By Jacqueline L. Salmon
Washington Post Staff Writer
Saturday, October 4, 2008
Nearly 2,000 members of 40 houses of worship in Northern Virginia are expected at a public meeting tomorrow in Dumfries to launch an interfaith organization that will seek commitments from public officials to do more to help the poor in the area.
The organization, Virginians Organized for Interfaith Community Engagement, or VOICE, is asking local, state and federal officials to increase funding for affordable housing and health care and to ease the backlog of U.S. citizen applications in Northern Virginia.
With a collective membership of 120,000 people, the congregations making up VOICE could prove to be a potent political force in Northern Virginia. Until now, interfaith efforts there have not been as influential or as diverse as in Maryland or the District.
"I haven't ever seen any organization with the potential of VOICE in terms of actually promoting justice in the area," said the Rev. Gerry Creedon, pastor of St. Charles Borromeo Catholic Church in Arlington County, who expects to bring about 100 members of his congregation to the gathering.
But the group's list of funding priorities has received a mixed reaction from public officials faced with looming budget deficits.
"I think we're more than fulfilling the goals that they're trying to pursue," said Gerald E. Connolly (D), chairman of the Fairfax County Board of Supervisors. "We had these goals long before the group even got formed, and so we are happy to have them on the scene as allies for what we're already doing."

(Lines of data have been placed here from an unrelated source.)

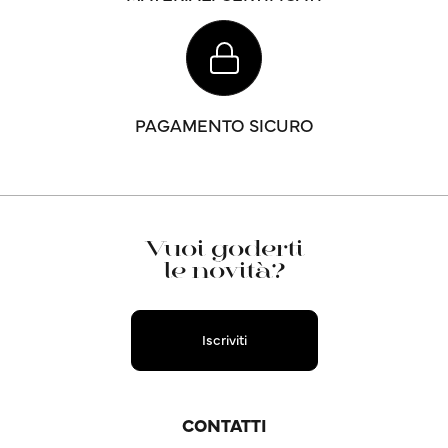
PAGAMENTO SICURO
Vuoi goderti
le novità?
Iscriviti
CONTATTI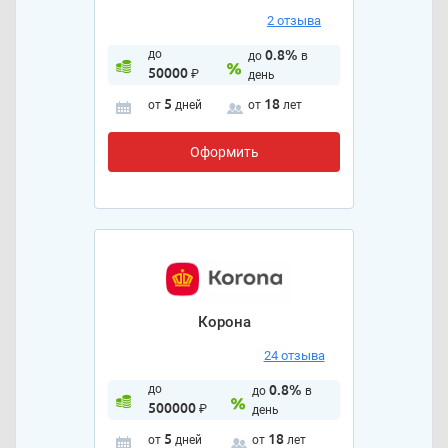
2 отзыва
до
0.8%
до
в
50000
₽
день
5
18
от
дней
от
лет
Оформить
Корона
24 отзыва
до
0.8%
до
в
500000
₽
день
5
18
от
дней
от
лет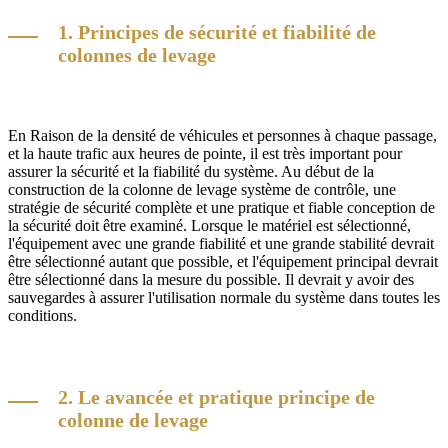
1. Principes de sécurité et fiabilité de
colonnes de levage
En Raison de la densité de véhicules et personnes à chaque passage,
et la haute trafic aux heures de pointe, il est très important pour
assurer la sécurité et la fiabilité du système. Au début de la
construction de la colonne de levage système de contrôle, une
stratégie de sécurité complète et une pratique et fiable conception de
la sécurité doit être examiné. Lorsque le matériel est sélectionné,
l'équipement avec une grande fiabilité et une grande stabilité devrait
être sélectionné autant que possible, et l'équipement principal devrait
être sélectionné dans la mesure du possible. Il devrait y avoir des
sauvegardes à assurer l'utilisation normale du système dans toutes les
conditions.
2. Le avancée et pratique principe de
colonne de levage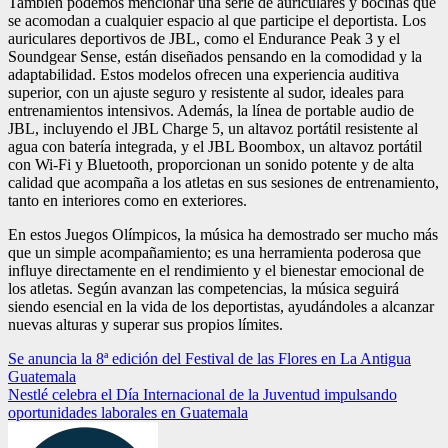
También podemos mencionar una serie de auriculares y bocinas que
se acomodan a cualquier espacio al que participe el deportista. Los
auriculares deportivos de JBL, como el Endurance Peak 3 y el
Soundgear Sense, están diseñados pensando en la comodidad y la
adaptabilidad. Estos modelos ofrecen una experiencia auditiva
superior, con un ajuste seguro y resistente al sudor, ideales para
entrenamientos intensivos. Además, la línea de portable audio de
JBL, incluyendo el JBL Charge 5, un altavoz portátil resistente al
agua con batería integrada, y el JBL Boombox, un altavoz portátil
con Wi-Fi y Bluetooth, proporcionan un sonido potente y de alta
calidad que acompaña a los atletas en sus sesiones de entrenamiento,
tanto en interiores como en exteriores.
En estos Juegos Olímpicos, la música ha demostrado ser mucho más
que un simple acompañamiento; es una herramienta poderosa que
influye directamente en el rendimiento y el bienestar emocional de
los atletas. Según avanzan las competencias, la música seguirá
siendo esencial en la vida de los deportistas, ayudándoles a alcanzar
nuevas alturas y superar sus propios límites.
Navegación
Se anuncia la 8ª edición del Festival de las Flores en La Antigua
Guatemala
de
Nestlé celebra el Día Internacional de la Juventud impulsando
entradas
oportunidades laborales en Guatemala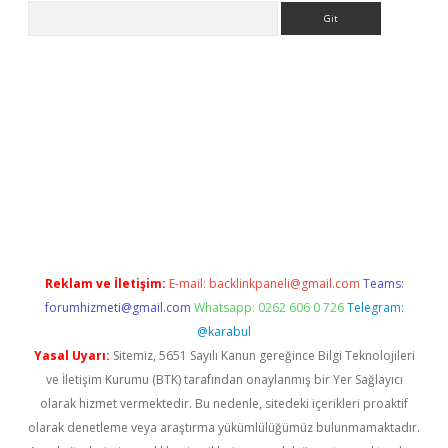
Arama
riş
Reklam ve İletişim:
E-mail:
backlinkpaneli@gmail.com
Teams:
forumhizmeti@gmail.com
Whatsapp: 0262 606 0 726
Telegram:
@karabul
Yasal Uyarı:
Sitemiz, 5651 Sayılı Kanun gereğince Bilgi Teknolojileri
ve İletişim Kurumu (BTK) tarafından onaylanmış bir Yer Sağlayıcı
olarak hizmet vermektedir. Bu nedenle, sitedeki içerikleri proaktif
olarak denetleme veya araştırma yükümlülüğümüz bulunmamaktadır.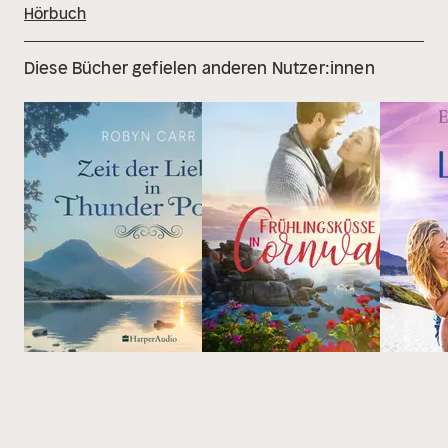
Hörbuch
Diese Bücher gefielen anderen Nutzer:innen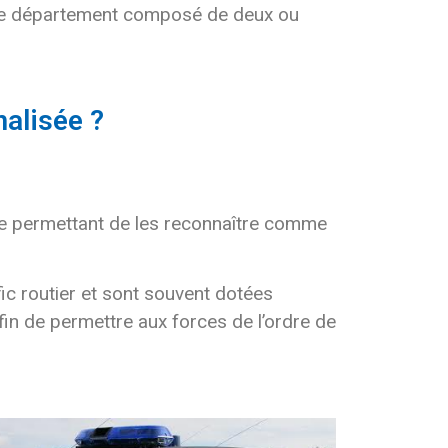
o de département composé de deux ou
alisée ?
ue permettant de les reconnaître comme
ic routier et sont souvent dotées
in de permettre aux forces de l’ordre de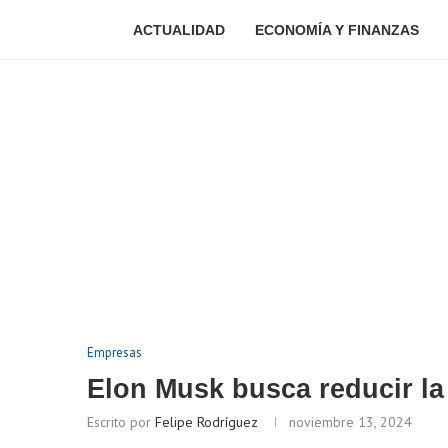
ACTUALIDAD
ECONOMÍA Y FINANZAS
Empresas
Elon Musk busca reducir l
Escrito por
Felipe Rodríguez
noviembre 13, 2024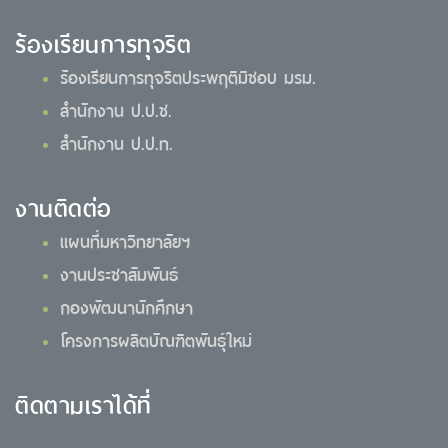
ร้องเรียนการทุจริต
ร้องเรียนการทุจริตประพฤติมิชอบ มรม.
สำนักงาน ป.ป.ช.
สำนักงาน ป.ป.ท.
งานติดต่อ
แผนที่มหาวิทยาลัยฯ
งานประชาสัมพันธ์
กองพัฒนานักศึกษา
โครงการผลิตบัณฑิตพันธุ์ใหม่
ติดตามเราได้ที่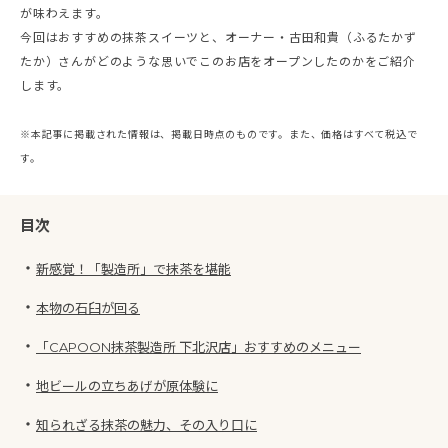
が味わえます。
今回はおすすめの抹茶スイーツと、オーナー・古田和貴（ふるたかず
たか）さんがどのような思いでこのお店をオープンしたのかをご紹介
します。
※本記事に掲載された情報は、掲載日時点のものです。また、価格はすべて税込で
す。
目次
・
新感覚！「製造所」で抹茶を堪能
・
本物の石臼が回る
・
「CAPOON抹茶製造所 下北沢店」おすすめのメニュー
・
地ビールの立ちあげが原体験に
・
知られざる抹茶の魅力、その入り口に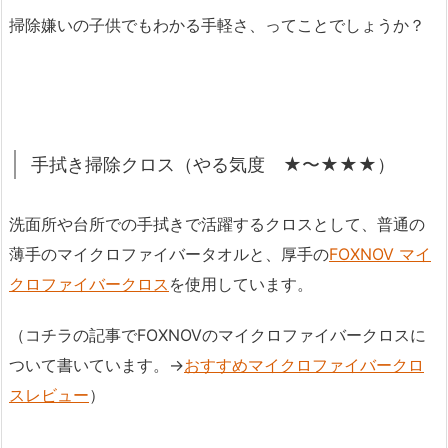
掃除嫌いの子供でもわかる手軽さ、ってことでしょうか？
手拭き掃除クロス（やる気度 ★〜★★★）
洗面所や台所での手拭きで活躍するクロスとして、普通の
薄手のマイクロファイバータオルと、厚手の
FOXNOV マイ
クロファイバークロス
を使用しています。
（コチラの記事でFOXNOVのマイクロファイバークロスに
ついて書いています。→
おすすめマイクロファイバークロ
スレビュー
）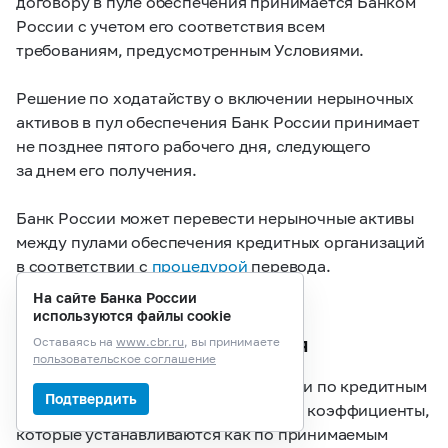
договору в пуле обеспечения принимается Банком
России с учетом его соответствия всем
требованиям, предусмотренным Условиями.
Решение по ходатайству о включении нерыночных
активов в пул обеспечения Банк России принимает
не позднее пятого рабочего дня, следующего
за днем его получения.
Банк России может перевести нерыночные активы
между пулами обеспечения кредитных организаций
в соответствии с
процедурой
перевода.
На сайте Банка России
Поправочные коэффициенты
используются файлы cookie
и достаточность обеспечения
Оставаясь на
www.cbr.ru
, вы принимаете
пользовательское соглашение
Банк России для управления рисками по кредитным
Подтвердить
операциям использует поправочные коэффициенты,
которые устанавливаются как по принимаемым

Corey A. Stewart (R), chairman of the Prince William Board of County Supervisors, rejected the group's demand that the county spend upward of $20 million on building and preserving affordable housing.
"I'm not going to commit to that -- absolutely not," said Stewart, who nonetheless expects to attend the meeting Sunday. "Instead of focusing on the funding, we have to focus on what the problem is -- which is a surplus of housing on the market" from the epidemic of home foreclosures that have hit Prince William, he said.
Organizers of VOICE said they aren't deterred.
"It's quite obvious that, given our current economic posture, trying to go out with new housing and new construction is not going to wash," said the Rev. Clyde W. Ellis, pastor of Mount Olive Baptist Church in Woodbridge. "But that doesn't mean we have to lose sight of our goal. . . . We're coming back. And when we come back, we want to make sure that we're very sensitive to those priorities of affordable housing."
Northern Virginia clergy launched an effort to put together an interfaith organization in 2005 after watching the success of similar groups elsewhere in the Washington area, including the Washington Interfaith Network and Action in Montgomery, both of which played key roles in winning millions for neighborhood investment and affordable housing.
"As along as we're isolated -- congregation or church or faith community -- we face our own issues without realizing that they're much more universal," said the Rev. Horace "Tuck" Grinnell, pastor of St. Anthony of Padua Catholic Church in Falls Church and one of the founding clergy members.
VOICE received advice and initial funding from the Industrial Areas Foundation, a Chicago organization that builds activist coalitions from voluntary organizations such as religious congregations, labor unions and immigrant groups. IAF helped found the Washington Interfaith Network and Action in Montgomery.
Clergy and members of Christian, Jewish and Muslim congregations in Northern Virginia spent three years networking and sorting through issues they believed most affected low- and middle-income residents. They ultimately focused on immigration, affordable housing and health care and then developed goals within those areas, which they presented to city, county and state leaders and members of Northern Virginia's congressional delegation in a dozen recent meetings.
Public officials who attend tomorrow's event will be asked to commit to working with the group on its goals, the leaders said. Among the leaders expected to attend are former governor Mark Warner (D), who is running for U.S. Senate, state Senate Majority Leader Richard L. Saslaw (D-Fairfax), Alexandria Mayor William D. Euille and Arlington Board Chairman J. Walter Tejada.
"From the elected officials' side," Grinnell said, "they're going to see the birth of an interfaith organization as a huge ally for them if they do the right thing or a huge obstacle if they do the wrong thing."